The fact is, this is only the tip of the iceberg. I could go on for ages about how much people panic when I go abroad unchaperoned (cos I’m disabled AND a woman, remember!) or the weird, awkward way shop assistants talk to me in high-street stores, such as the time the lady in Bravissimo walked up to me while I pondered buying a luridly bright pink bra and said, ‘Um, sorry. The basic styles are over there, you know. Can you see?’ And, no, I still don’t quite know what she meant by that either... 

Post-2012 Paralympics, it’s been great to finally see some more positive female role models in the media, valued not for their looks but their personal achievements, who all just happen to have disabilities too. At 16, I could certainly have done with having people like Ellie Simmonds around to look up to. It’s long overdue, and for girls with disabilities, facing the same challenges as I did, it’s a positive step.  
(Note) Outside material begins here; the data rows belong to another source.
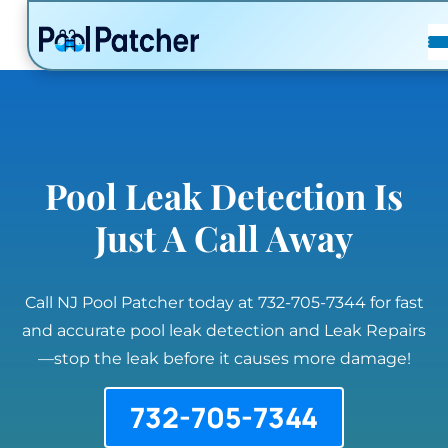
POSTS
FAQ
CONTACT
Pool Leak Detection Is
Just A Call Away
Call NJ Pool Patcher today at 732-705-7344 for fast
and accurate pool leak detection and Leak Repairs
—stop the leak before it causes more damage!
732-705-7344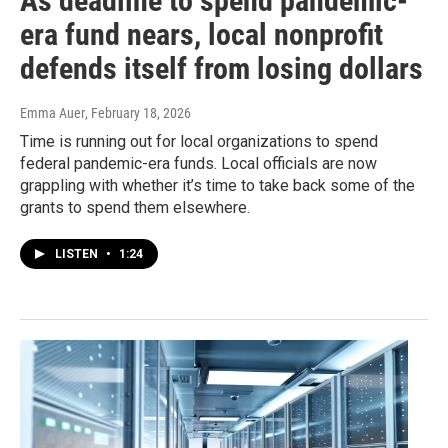
As deadline to spend pandemic-
era fund nears, local nonprofit
defends itself from losing dollars
Emma Auer
, February 18, 2026
Time is running out for local organizations to spend
federal pandemic-era funds. Local officials are now
grappling with whether it’s time to take back some of the
grants to spend them elsewhere.
LISTEN
•
1:24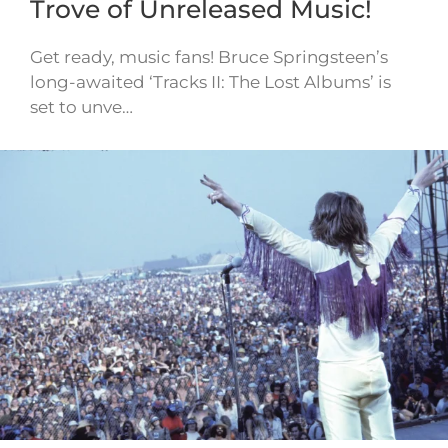
Trove of Unreleased Music!
Get ready, music fans! Bruce Springsteen’s
long-awaited ‘Tracks II: The Lost Albums’ is
set to unve…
But the fact is that we are still surrounded by images that tell us that, as women, we are valued for our attempts to conform to a certain impossible standard of beauty, or for having certain classically ‘feminine’ characteristics, or for choosing to act in a certain way. We talk a lot about this issue in terms of things like weight, age and skin colour - as we should do - but disability seems to all too often get overlooked. Which perhaps isn’t a surprise, seeing as people with disabilities are poorly represented in the media as it is, usually either appearing as subjects for pity or benefit-swindling layabouts (thankyou, Daily Mail). 

It'd be a hell of a lot healthier if we could finally start seeing more women in the public eye who are truly representative of women in this country as a whole, including our disabled sisters. Then maybe we could get past some of these misconceptions about each other - and on to the bigger issues.